▸ TASK STATEMENT: Whenever a line in the data contains "Thursday", show that line.

※ ※ ※

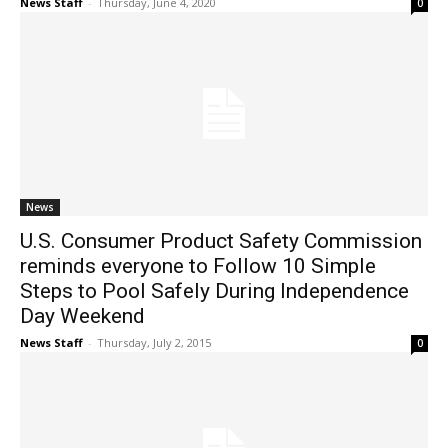
News Staff
-
Thursday, June 4, 2020
0
News
U.S. Consumer Product Safety Commission
reminds everyone to Follow 10 Simple
Steps to Pool Safely During Independence
Day Weekend
News Staff
-
Thursday, July 2, 2015
0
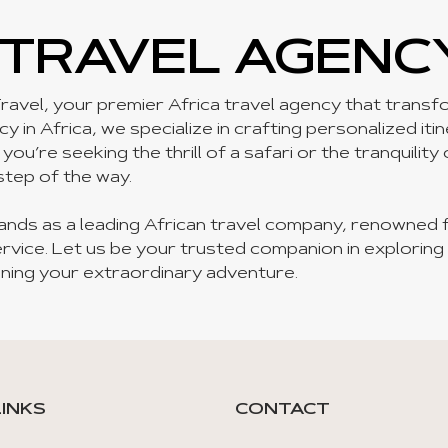
 TRAVEL AGENC
ravel, your premier Africa travel agency that transfor
 in Africa, we specialize in crafting personalized iti
u’re seeking the thrill of a safari or the tranquility
step of the way.
ands as a leading African travel company, renowned 
rvice. Let us be your trusted companion in exploring
ning your extraordinary adventure.
LINKS
CONTACT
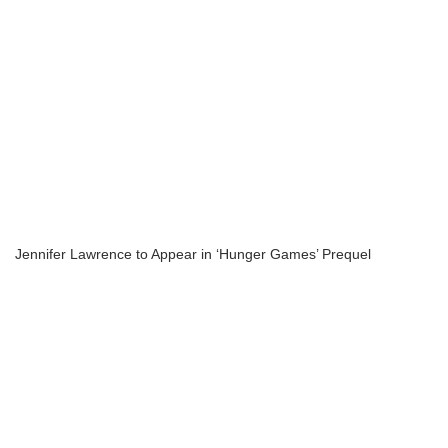
Jennifer Lawrence to Appear in ‘Hunger Games’ Prequel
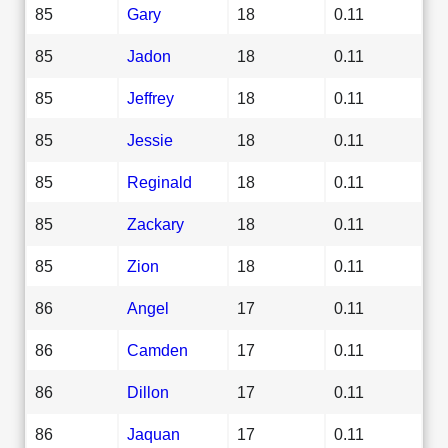
85
Gary
18
0.11
85
Jadon
18
0.11
85
Jeffrey
18
0.11
85
Jessie
18
0.11
85
Reginald
18
0.11
85
Zackary
18
0.11
85
Zion
18
0.11
86
Angel
17
0.11
86
Camden
17
0.11
86
Dillon
17
0.11
86
Jaquan
17
0.11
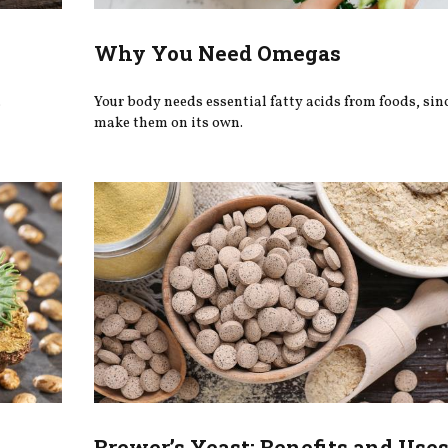
Why You Need Omegas
.
Your body needs essential fatty acids from foods, since
make them on its own.
Brewer’s Yeast: Benefits and Use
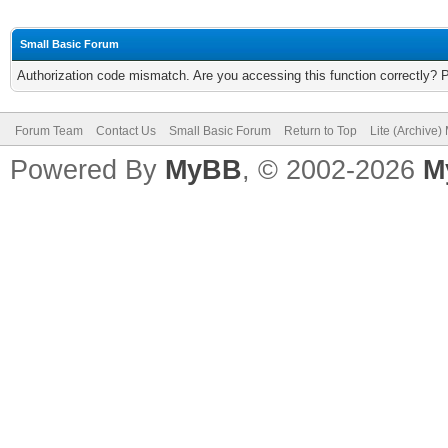
Small Basic Forum
Authorization code mismatch. Are you accessing this function correctly? 
Forum Team
Contact Us
Small Basic Forum
Return to Top
Lite (Archive
Powered By
MyBB
, © 2002-2026
M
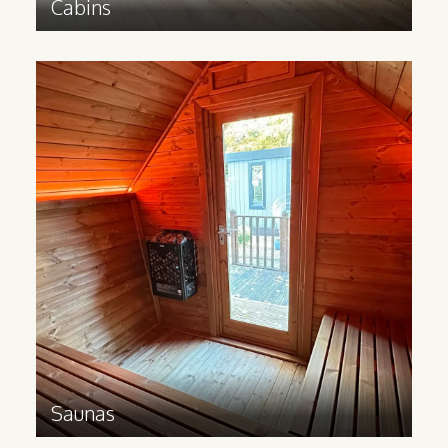
Cabins
Saunas
Bring a touch of Scandinavian wellness to
your business and let your guests relax in
a Redwood sauna cabin.
Find out more
>
Saunas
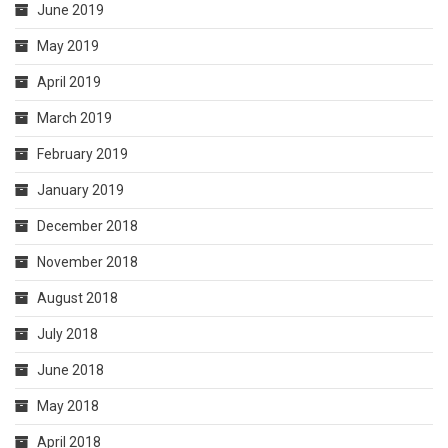
June 2019
May 2019
April 2019
March 2019
February 2019
January 2019
December 2018
November 2018
August 2018
July 2018
June 2018
May 2018
April 2018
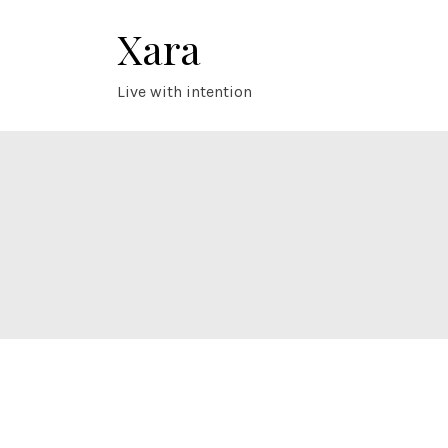
Skip
Xara
to
content
Live with intention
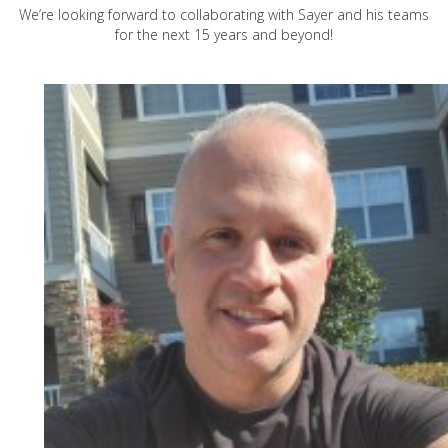
We’re looking forward to collaborating with Sayer and his teams
for the next 15 years and beyond!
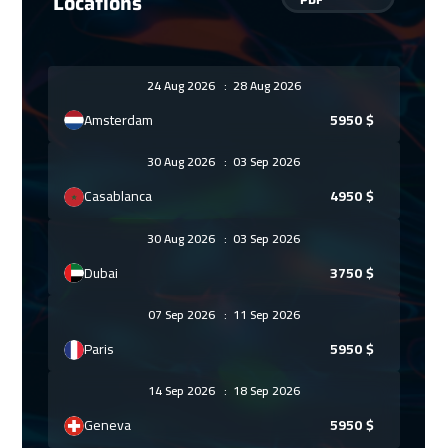
Locations
24 Aug 2026
:
28 Aug 2026
Amsterdam
5950
$
30 Aug 2026
:
03 Sep 2026
Casablanca
4950
$
30 Aug 2026
:
03 Sep 2026
Dubai
3750
$
07 Sep 2026
:
11 Sep 2026
Paris
5950
$
14 Sep 2026
:
18 Sep 2026
Geneva
5950
$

※ ※ ※

▸ TASK RESPONSE:
Thursday, June 4, 2020
Thursday, July 2, 2015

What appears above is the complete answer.